Historisches Aufatmen bei der Eintracht dank Mister Cool und Video-Chaos

Eintracht-Coach Niko Kovac hebt beschwörend die Arme.
Eintracht-Coach Niko Kovac hebt beschwörend die Arme.

Frankfurt - Mister Cool Der neue Torjäger Sébastien Haller sorgte mit seinem historischen Siegtreffer für immense Erleichterung bei Eintracht Frankfurt.

"Das ist gut für mich und den Klub", lautete der treffende Kommentar des 23-jährigen Franzosen nach dem glücklichen 1:0 (1:0)-Erfolg beim 1. FC Köln am Mittwochabend. Mit dem von ihm verwandelten, höchst umstrittenen Foulelfmeter (22. Minute) gelang Haller sein erstes Bundesligator für die Eintracht und zugleich etwas Besonderes: Es war der erste Sieg der Hessen in Köln seit dem 7. Mai 1994.

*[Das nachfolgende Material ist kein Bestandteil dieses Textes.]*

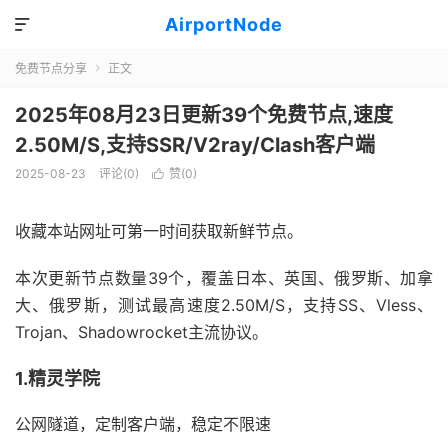
AirportNode

免费节点分享
正文

2025年08月23日更新39个免费节点,速度
2.50M/S,支持SSR/V2ray/Clash客户端
2025-08-23
评论(0)
赞(
0
)

收藏本站网址可第一时间获取新鲜节点。
本次更新节点数量39个，覆盖日本、英国、俄罗斯、加拿
大、俄罗斯，测试最高速度2.50M/S，支持SS、Vless、
Trojan、Shadowrocket主流协议。
1.精灵学院
公网隧道，定制客户端，稳定不限速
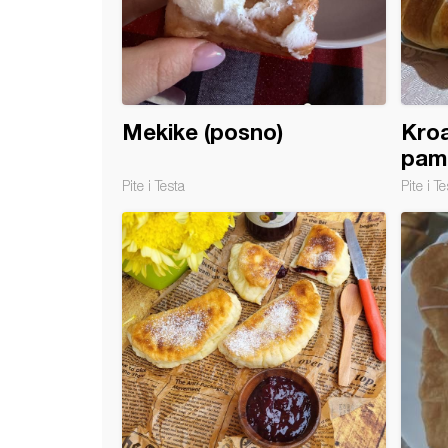
Mekike (posno)
Kroa
pam
Pite i Testa
Pite i Te
 ili lepinje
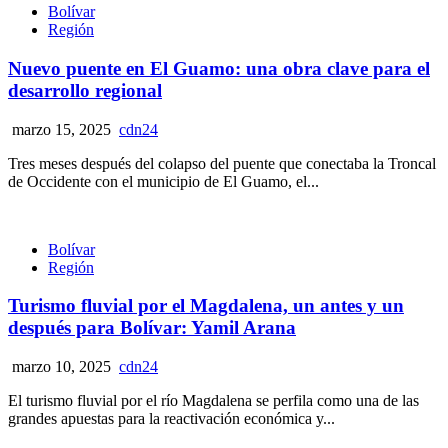
Bolívar
Región
Nuevo puente en El Guamo: una obra clave para el
desarrollo regional
marzo 15, 2025
cdn24
Tres meses después del colapso del puente que conectaba la Troncal
de Occidente con el municipio de El Guamo, el...
Bolívar
Región
Turismo fluvial por el Magdalena, un antes y un
después para Bolívar: Yamil Arana
marzo 10, 2025
cdn24
El turismo fluvial por el río Magdalena se perfila como una de las
grandes apuestas para la reactivación económica y...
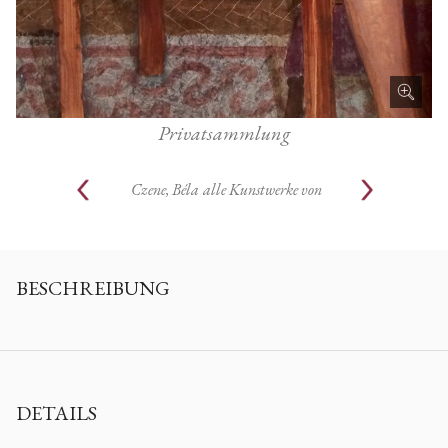
Privatsammlung
Czene, Béla
alle Kunstwerke von
BESCHREIBUNG
DETAILS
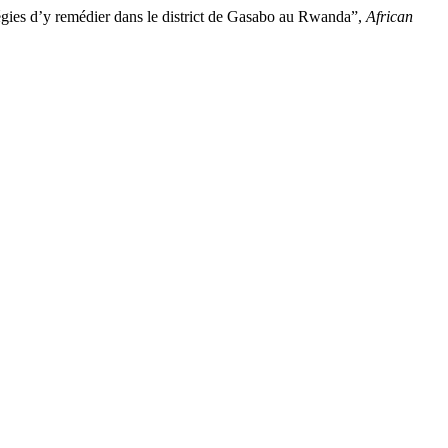
tégies d’y remédier dans le district de Gasabo au Rwanda”,
African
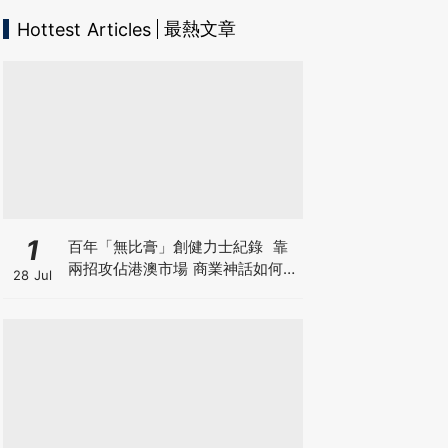
最熱文章
Hottest Articles
1
百年「無比膏」創健力士紀錄 靠
兩招攻佔港澳市場 商業神話如何面
28 Jul
對轉型危機？「百歳祭」推跨界周
邊 靠情懷收割新世代？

"Du musst mit der Drucksituation beim Elfmeter umgehen können. Das ist nicht einfach, aber das ist mein Job", sagte Haller. Er war für rund sieben Millionen Euro vom FC Utrecht als teuerster Einkauf der Klubgeschichte - und mit entsprechend hohen Erwartungen - zur Eintracht gekommen. "Ich habe dieses Tor gebraucht", bekannte er deshalb ehrlich.

Hallers Elfmetertreffer verlängerte zudem die gute Auswärtsbilanz der Frankfurter, die auf fremden Plätzen nicht nur schon sieben Punkte holten, sondern auch dreimal ohne Gegentor blieben. So eine Serie gelang ihnen zuletzt in der Saison 1992/93.

Sébastian Haller überspringt die Kölner Abwehrspieler.
Sébastian Haller überspringt die Kölner Abwehrspieler.  © DPA

Die Erfolgsbilanz in der Fremde kontrastiert mit der bisherigen Erfolglosigkeit in der Heimat mit bisher zwei Niederlagen.

"Zuhause hätten wir sicherlich schon punkten müssen, dafür hätten wir vielleicht heute nur einen Punkt verdient gehabt", räumte Trainer Niko Kovac ein. "Sicherlich war es aufgrund des Elfmeters etwas glücklich, zu gewinnen. Wir hatten nur zwei, drei Halbchancen."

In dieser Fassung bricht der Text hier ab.